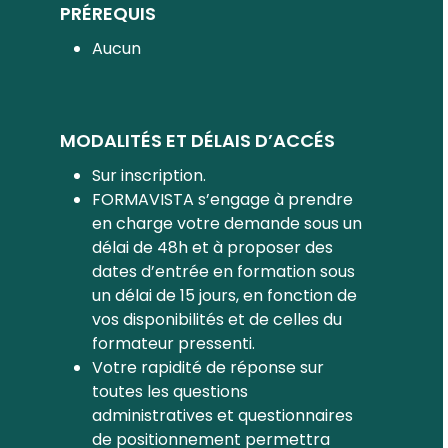
PRÉREQUIS
Aucun
MODALITÉS ET DÉLAIS D’ACCÉS
Sur inscription.
FORMAVISTA s’engage à prendre
en charge votre demande sous un
délai de 48h et à proposer des
dates d’entrée en formation sous
un délai de 15 jours, en fonction de
vos disponibilités et de celles du
formateur pressenti.
Votre rapidité de réponse sur
toutes les questions
administratives et questionnaires
de positionnement permettra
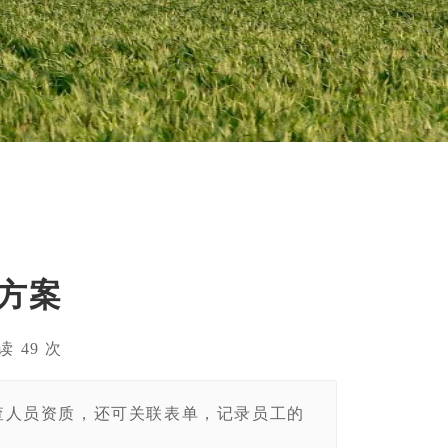
方案
 阅读
49
次
查人员资质，还可关联表单，记录员工的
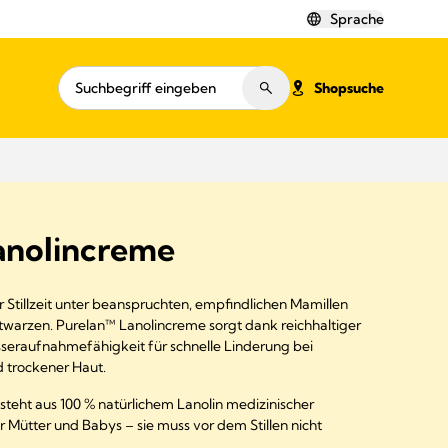
Sprache
Shopsuche
anolincreme
 Stillzeit unter beanspruchten, empfindlichen Mamillen
twarzen. Purelan™ Lanolincreme sorgt dank reichhaltiger
seraufnahmefähigkeit für schnelle Linderung bei
 trockener Haut.
eht aus 100 % natürlichem Lanolin medizinischer
r Mütter und Babys – sie muss vor dem Stillen nicht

=====

### Your assignment
Every line above should be copied exactly; do not carry over the pictures.

### Answer section
PRÉREQUIS
Aucun
MODALITÉS ET DÉLAIS D’ACCÉS
Sur inscription.
FORMAVISTA s’engage à prendre
en charge votre demande sous un
délai de 48h et à proposer des
dates d’entrée en formation sous
un délai de 15 jours, en fonction de
vos disponibilités et de celles du
formateur pressenti.
Votre rapidité de réponse sur
toutes les questions
administratives et questionnaires
de positionnement permettra
方案
 阅读
49
次
查人员资质，还可关联表单，记录员工的
Sprache
Shopsuche
anolincreme
 Stillzeit unter beanspruchten, empfindlichen Mamillen
twarzen. Purelan™ Lanolincreme sorgt dank reichhaltiger
seraufnahmefähigkeit für schnelle Linderung bei
 trockener Haut.
eht aus 100 % natürlichem Lanolin medizinischer
r Mütter und Babys – sie muss vor dem Stillen nicht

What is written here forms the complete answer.